INFORMATION SHOWN>
§

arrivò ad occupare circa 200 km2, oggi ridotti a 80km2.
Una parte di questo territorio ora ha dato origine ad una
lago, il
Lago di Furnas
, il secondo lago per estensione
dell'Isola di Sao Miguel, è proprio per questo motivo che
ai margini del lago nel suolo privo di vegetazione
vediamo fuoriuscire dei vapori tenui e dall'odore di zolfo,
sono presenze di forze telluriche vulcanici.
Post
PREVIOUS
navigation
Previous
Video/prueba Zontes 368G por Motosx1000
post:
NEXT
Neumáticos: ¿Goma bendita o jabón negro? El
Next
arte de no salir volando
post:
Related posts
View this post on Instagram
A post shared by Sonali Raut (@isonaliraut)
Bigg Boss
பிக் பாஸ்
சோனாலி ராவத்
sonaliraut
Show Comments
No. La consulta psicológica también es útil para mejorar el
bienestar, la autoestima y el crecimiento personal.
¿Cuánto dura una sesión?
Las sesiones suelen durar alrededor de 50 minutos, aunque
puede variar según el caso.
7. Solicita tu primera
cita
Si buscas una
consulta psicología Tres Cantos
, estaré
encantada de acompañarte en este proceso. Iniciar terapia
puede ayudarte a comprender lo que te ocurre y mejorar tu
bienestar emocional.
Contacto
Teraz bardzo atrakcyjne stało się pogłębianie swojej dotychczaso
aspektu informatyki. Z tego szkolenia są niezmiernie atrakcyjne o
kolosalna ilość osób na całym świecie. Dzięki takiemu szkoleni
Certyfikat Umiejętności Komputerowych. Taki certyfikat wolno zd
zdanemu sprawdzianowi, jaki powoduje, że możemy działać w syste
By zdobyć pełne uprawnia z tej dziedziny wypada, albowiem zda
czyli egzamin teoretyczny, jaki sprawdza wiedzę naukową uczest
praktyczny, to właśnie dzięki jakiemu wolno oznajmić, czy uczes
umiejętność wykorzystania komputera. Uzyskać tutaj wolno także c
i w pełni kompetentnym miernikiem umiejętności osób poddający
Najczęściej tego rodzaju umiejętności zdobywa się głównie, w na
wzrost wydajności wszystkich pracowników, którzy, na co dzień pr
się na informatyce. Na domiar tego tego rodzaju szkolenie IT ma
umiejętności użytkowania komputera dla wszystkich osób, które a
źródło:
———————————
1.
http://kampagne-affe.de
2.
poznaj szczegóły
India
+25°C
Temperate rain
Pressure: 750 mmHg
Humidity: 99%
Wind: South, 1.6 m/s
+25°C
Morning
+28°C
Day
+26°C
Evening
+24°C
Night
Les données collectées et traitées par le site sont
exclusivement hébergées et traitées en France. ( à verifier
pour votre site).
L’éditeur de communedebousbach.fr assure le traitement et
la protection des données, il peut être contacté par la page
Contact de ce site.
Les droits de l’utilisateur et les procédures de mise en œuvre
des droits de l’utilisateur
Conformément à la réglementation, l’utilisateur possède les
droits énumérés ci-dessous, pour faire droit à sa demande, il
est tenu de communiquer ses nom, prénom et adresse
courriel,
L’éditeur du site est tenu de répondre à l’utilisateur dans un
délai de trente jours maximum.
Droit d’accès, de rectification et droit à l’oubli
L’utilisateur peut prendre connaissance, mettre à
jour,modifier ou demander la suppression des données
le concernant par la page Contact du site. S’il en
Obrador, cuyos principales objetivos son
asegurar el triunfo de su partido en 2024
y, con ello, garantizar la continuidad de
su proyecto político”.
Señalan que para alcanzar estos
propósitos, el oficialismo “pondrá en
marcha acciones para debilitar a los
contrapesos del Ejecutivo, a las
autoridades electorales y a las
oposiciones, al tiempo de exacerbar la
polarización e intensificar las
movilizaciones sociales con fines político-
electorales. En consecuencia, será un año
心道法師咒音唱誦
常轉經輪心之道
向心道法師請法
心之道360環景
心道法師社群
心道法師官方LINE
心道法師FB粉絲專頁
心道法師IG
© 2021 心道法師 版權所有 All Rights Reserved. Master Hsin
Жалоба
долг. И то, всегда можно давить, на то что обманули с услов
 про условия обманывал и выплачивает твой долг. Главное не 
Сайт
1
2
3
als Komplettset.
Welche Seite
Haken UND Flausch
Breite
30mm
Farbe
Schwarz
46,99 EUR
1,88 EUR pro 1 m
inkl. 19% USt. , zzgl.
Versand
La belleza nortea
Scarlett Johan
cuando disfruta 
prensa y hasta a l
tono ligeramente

§

ABOUT THIS TASK>
For the entries above, transcribe precisely the lines from the one with "délai de trente jours maximum." through the end, including both.

TASK OUTPUT>
délai de trente jours maximum.
Droit d’accès, de rectification et droit à l’oubli
L’utilisateur peut prendre connaissance, mettre à
jour,modifier ou demander la suppression des données
le concernant par la page Contact du site. S’il en
Obrador, cuyos principales objetivos son
asegurar el triunfo de su partido en 2024
y, con ello, garantizar la continuidad de
su proyecto político”.
Señalan que para alcanzar estos
propósitos, el oficialismo “pondrá en
marcha acciones para debilitar a los
contrapesos del Ejecutivo, a las
autoridades electorales y a las
oposiciones, al tiempo de exacerbar la
polarización e intensificar las
movilizaciones sociales con fines político-
electorales. En consecuencia, será un año
心道法師咒音唱誦
常轉經輪心之道
向心道法師請法
心之道360環景
心道法師社群
心道法師官方LINE
心道法師FB粉絲專頁
心道法師IG
© 2021 心道法師 版權所有 All Rights Reserved. Master Hsin
Жалоба
долг. И то, всегда можно давить, на то что обманули с услов
 про условия обманывал и выплачивает твой долг. Главное не 
Сайт
1
2
3
als Komplettset.
Welche Seite
Haken UND Flausch
Breite
30mm
Farbe
Schwarz
46,99 EUR
1,88 EUR pro 1 m
inkl. 19% USt. , zzgl.
Versand
La belleza nortea
Scarlett Johan
cuando disfruta 
prensa y hasta a l
tono ligeramente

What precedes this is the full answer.